That seems rather risky, considering that they don't really check that they output accurate information, and OpenAI specifically recommends against using it for that due to the possibility of their GPT models outputting falsehoods as fact.
If you're double-checking the sources, both to make sure that they exist, and they are accurate, you may as well do the research without using an LLM in the first place.
You're just adding to your workload unnecessarily in that case.

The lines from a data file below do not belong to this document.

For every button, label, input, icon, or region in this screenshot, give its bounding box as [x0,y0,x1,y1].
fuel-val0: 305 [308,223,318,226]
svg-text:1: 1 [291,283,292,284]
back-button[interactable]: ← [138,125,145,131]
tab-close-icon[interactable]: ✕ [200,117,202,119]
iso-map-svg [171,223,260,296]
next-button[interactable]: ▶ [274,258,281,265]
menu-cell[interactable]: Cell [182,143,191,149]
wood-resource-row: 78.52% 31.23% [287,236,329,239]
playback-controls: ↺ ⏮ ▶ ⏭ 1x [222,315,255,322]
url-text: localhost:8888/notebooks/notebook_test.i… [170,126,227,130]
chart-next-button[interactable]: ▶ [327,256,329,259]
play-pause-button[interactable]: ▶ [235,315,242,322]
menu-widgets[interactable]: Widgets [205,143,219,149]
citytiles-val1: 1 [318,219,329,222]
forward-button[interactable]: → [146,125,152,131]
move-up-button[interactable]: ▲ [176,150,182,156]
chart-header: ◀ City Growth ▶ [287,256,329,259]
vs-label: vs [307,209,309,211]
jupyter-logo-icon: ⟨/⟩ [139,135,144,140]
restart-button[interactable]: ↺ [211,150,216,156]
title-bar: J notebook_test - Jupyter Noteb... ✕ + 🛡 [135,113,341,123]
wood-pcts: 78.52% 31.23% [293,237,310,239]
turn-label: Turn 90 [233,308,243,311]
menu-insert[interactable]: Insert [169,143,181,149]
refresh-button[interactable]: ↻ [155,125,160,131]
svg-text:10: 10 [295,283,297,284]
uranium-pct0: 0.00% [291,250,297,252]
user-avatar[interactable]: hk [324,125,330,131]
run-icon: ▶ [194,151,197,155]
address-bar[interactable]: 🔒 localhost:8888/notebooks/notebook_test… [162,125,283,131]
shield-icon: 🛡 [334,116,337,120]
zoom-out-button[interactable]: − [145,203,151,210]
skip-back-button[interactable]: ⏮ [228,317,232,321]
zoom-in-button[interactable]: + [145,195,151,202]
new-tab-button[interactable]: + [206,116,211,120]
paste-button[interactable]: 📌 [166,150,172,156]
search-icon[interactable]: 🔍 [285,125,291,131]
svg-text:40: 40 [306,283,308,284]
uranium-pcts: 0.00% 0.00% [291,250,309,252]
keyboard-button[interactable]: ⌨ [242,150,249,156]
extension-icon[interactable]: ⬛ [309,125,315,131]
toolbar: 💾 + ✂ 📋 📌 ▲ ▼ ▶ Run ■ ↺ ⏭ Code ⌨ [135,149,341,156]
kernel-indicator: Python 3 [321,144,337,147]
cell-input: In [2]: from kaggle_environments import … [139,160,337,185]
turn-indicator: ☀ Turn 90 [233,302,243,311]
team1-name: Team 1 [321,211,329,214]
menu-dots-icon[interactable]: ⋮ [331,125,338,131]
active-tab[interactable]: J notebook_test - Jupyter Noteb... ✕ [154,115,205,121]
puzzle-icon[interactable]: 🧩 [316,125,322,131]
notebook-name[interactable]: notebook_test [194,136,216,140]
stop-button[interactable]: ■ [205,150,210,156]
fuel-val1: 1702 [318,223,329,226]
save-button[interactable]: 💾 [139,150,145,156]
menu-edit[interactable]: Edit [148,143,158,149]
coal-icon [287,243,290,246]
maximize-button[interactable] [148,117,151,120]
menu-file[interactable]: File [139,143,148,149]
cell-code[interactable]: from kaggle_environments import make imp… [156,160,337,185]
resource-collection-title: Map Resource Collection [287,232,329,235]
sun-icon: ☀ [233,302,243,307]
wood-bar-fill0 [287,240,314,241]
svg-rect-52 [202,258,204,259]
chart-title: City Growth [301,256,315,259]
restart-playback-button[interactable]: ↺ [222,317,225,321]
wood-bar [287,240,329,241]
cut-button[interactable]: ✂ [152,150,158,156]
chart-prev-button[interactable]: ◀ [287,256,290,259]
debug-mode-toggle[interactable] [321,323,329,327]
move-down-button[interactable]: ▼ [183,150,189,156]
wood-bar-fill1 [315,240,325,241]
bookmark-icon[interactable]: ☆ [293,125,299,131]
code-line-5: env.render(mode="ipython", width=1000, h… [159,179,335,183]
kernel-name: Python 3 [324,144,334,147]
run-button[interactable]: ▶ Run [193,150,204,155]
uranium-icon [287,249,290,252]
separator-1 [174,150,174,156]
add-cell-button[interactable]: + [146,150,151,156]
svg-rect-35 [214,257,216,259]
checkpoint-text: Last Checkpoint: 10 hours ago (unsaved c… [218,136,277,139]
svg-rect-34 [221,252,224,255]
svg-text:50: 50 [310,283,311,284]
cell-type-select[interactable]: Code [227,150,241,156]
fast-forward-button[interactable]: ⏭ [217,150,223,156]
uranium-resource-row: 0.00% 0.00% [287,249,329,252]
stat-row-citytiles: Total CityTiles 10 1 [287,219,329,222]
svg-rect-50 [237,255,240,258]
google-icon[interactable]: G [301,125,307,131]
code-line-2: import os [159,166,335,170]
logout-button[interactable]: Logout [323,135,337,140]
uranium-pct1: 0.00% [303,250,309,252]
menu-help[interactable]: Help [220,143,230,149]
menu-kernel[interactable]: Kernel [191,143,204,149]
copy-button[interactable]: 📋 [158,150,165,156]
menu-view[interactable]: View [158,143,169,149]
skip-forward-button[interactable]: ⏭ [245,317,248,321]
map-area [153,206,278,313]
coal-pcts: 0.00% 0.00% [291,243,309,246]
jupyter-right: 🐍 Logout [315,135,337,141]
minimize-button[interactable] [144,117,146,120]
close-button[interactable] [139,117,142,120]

That’s not necessarily true, LLMs are a very useful research aid because they give you a place to start. They give you a high level summary and may cite sources which may/may not exist, and it’s up to you to fact check and develop your own opinions. They can also summarize complex texts and filter out SEO garbage that would otherwise clutter google search results. Research still works the same as before, LLMs are just an accelerator if used correctly.
The issue with LLMs that I have is that while they are great at certain tasks, they are bad at anything, let's call it factual, due to their nature.
I can for example use it to quickly draft up a email or a piece of python code, and I can immediately see whether or not the response it generated is actually what I want.
If I go ask it what the hottest day in a given country was or ask it to explain something, I have absolutely no idea whether it's bullshit or not and I will have to double check it anways.
I think the learning curve with LLMs as a tool is to be able to know when to use it and when to rely on other sources instead.